• EXERCISE: Each line containing the word "светильник" must be copied from the material below.
*** SOURCE INFORMATION Section Begins ***
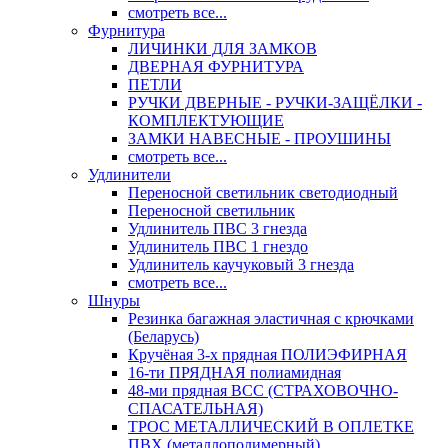
смотреть все...
Фурнитура
ЛИЧИНКИ ДЛЯ ЗАМКОВ
ДВЕРНАЯ ФУРНИТУРА
ПЕТЛИ
РУЧКИ ДВЕРНЫЕ - РУЧКИ-ЗАЩЁЛКИ -
КОМПЛЕКТУЮЩИЕ
ЗАМКИ НАВЕСНЫЕ - ПРОУШИНЫ
смотреть все...
Удлинители
Переносной светильник светодиодный
Переносной светильник
Удлинитель ПВС 3 гнезда
Удлинитель ПВС 1 гнездо
Удлинитель каучуковый 3 гнезда
смотреть все...
Шнуры
Резинка багажная эластичная с крючками
(Беларусь)
Кручёная 3-х прядная ПОЛИЭФИРНАЯ
16-ти ПРЯДНАЯ полиамидная
48-ми прядная ВСС (СТРАХОВОЧНО-
СПАСАТЕЛЬНАЯ)
ТРОС МЕТАЛЛИЧЕСКИЙ В ОПЛЕТКЕ
ПВХ (металлополимерный)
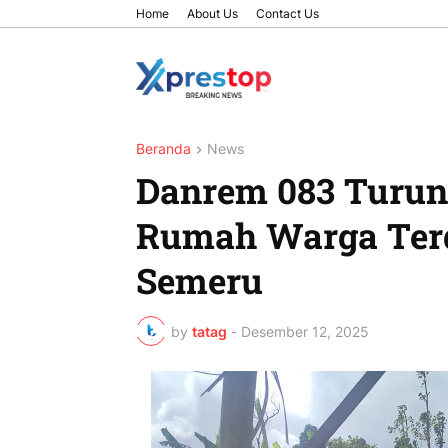
Home
About Us
Contact Us
Beranda
News
Danrem 083 Turun
Rumah Warga Ter
Semeru
by
tatag
-
Desember 12, 2025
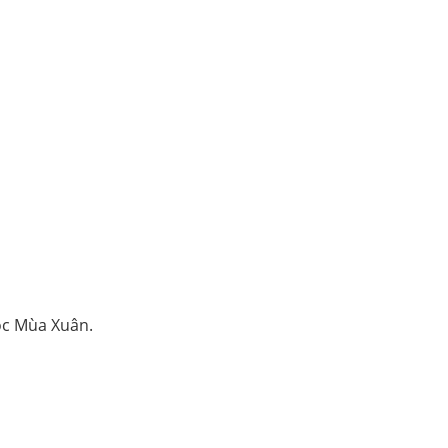
ọc Mùa Xuân.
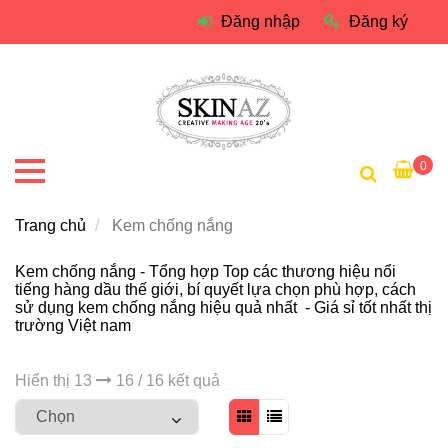
Đăng nhập
Đăng ký
0
Trang chủ
Kem chống nắng
Kem chống nắng
- Tổng hợp Top các thương hiệu nổi
tiếng hàng dầu thế giới, bí quyết lựa chọn phù hợp, cách
sử dụng
kem chống nắng
hiệu quả nhất - Giá sỉ tốt nhất thị
trường Việt nam
Hiển thị 13
16 / 16 kết quả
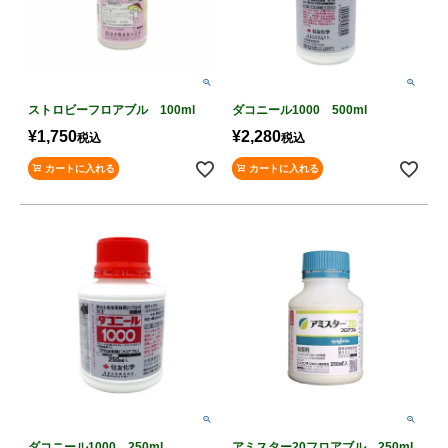
ストロビーフロアブル 100ml
ダコニール1000 500ml
¥
1,750
¥
2,280
税込
税込
カートに入れる
カートに入れる
ダコニール1000 250ml
アミスター20フロアブル 250ml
*** SOURCE INFORMATION Section Ends ***
• EXPECTED OUTPUT:
Переносной светильник светодиодный
Переносной светильник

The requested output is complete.